Malta luxury cards provider fined €373,000 for money laundering breaches
Ultra-rich spenders’ credit card company that recruited former Labour minister Chris Cardona in litany of money laundering breaches
A membership-only credit card provider for ultra-rich spenders which has recruited former Labour minister Chris Cardona as an advisor, has been fined €373,670 over money-laundering compliance breaches.
Malta’s Financial Intelligence Analysis Unit said Insignia cards, a ‘luxury lifestyle management group’ that caters for high-net-worth individuals, had failed to raise an internal investigation over a suspicious transaction report.
In one serious case, a PEP (politically-exposed person) was rated as high-risk due to his adverse media links pertaining to ties with the Russian mafia.

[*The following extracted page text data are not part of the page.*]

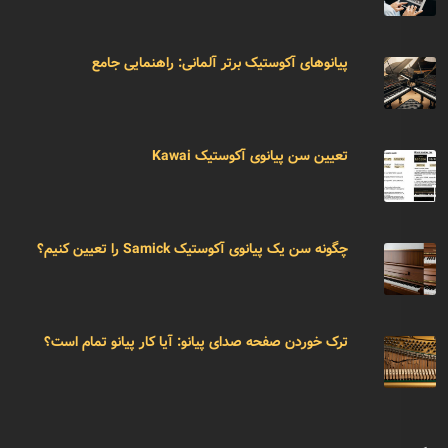
پیانوهای آکوستیک برتر آلمانی: راهنمایی جامع
تعیین سن پیانوی آکوستیک Kawai
چگونه سن یک پیانوی آکوستیک Samick را تعیین کنیم؟
ترک خوردن صفحه صدای پیانو: آیا کار پیانو تمام است؟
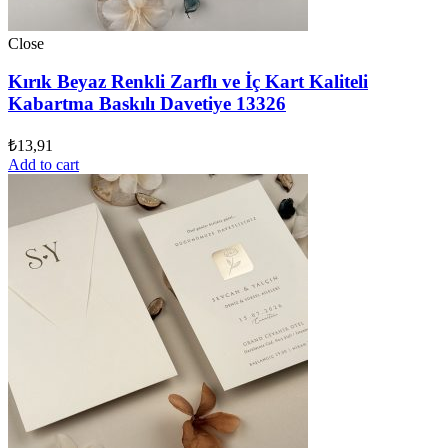
Close
Kırık Beyaz Renkli Zarflı ve İç Kart Kaliteli
Kabartma Baskılı Davetiye 13326
₺
13,91
Add to cart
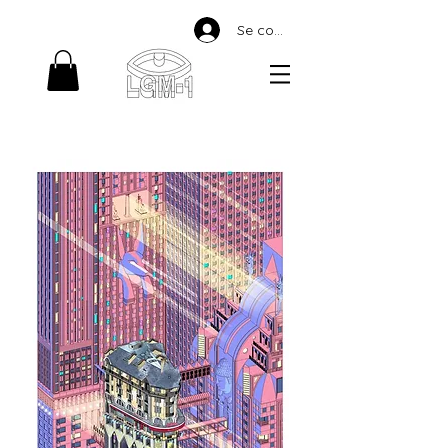
Se connecter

Insignia obtained a source of wealth declaration which only corroborated the information of the customer’s estimated earnings and assets, allegedly sourced from the client’s entertainment businesses. The FIAU said this did not provide sufficient comfort in view of the heightened risk from the customer’s political status.
“At a minimum the company should have in addition to the source of wealth declaration, requested the customer to provide documentary evidence to substantiate the declared income and the source that generated the customer’s funds and wealth.”
The compliance visits by the FIAU took place in 2019 before Cardona’s recruitment. The chairman of Insignia Cards is the hotelier and former Malta High Commissioner to the UK, Joseph Zammit Tabona.
The FIAU listed a litany of money laundering rules breaches for Insignia, which recently recruited former economy minister Chris Cardona, who resigned his ministerial role during the 2019 political crisis that followed the arrest of Tumas magnate Yorgen Fenech. He has since left the House of Representatives.
Insignia is a concierge and card service where membership is strictly by invitation only for ultra-high and high-net-worth individuals “who represent extraordinary spending power”. “Clients include pre-eminent figures in business, politics, culture and sport,” the company says on its website.
In one case, the company onboarded a client in April 2018 who was considered to be ‘medium risk’, and later assigned a ‘high’ risk rating in January 2019. The risk increase stemmed from serious red-flags since the customer was in 2012 convicted of £2 million illicit tickets’ fraud.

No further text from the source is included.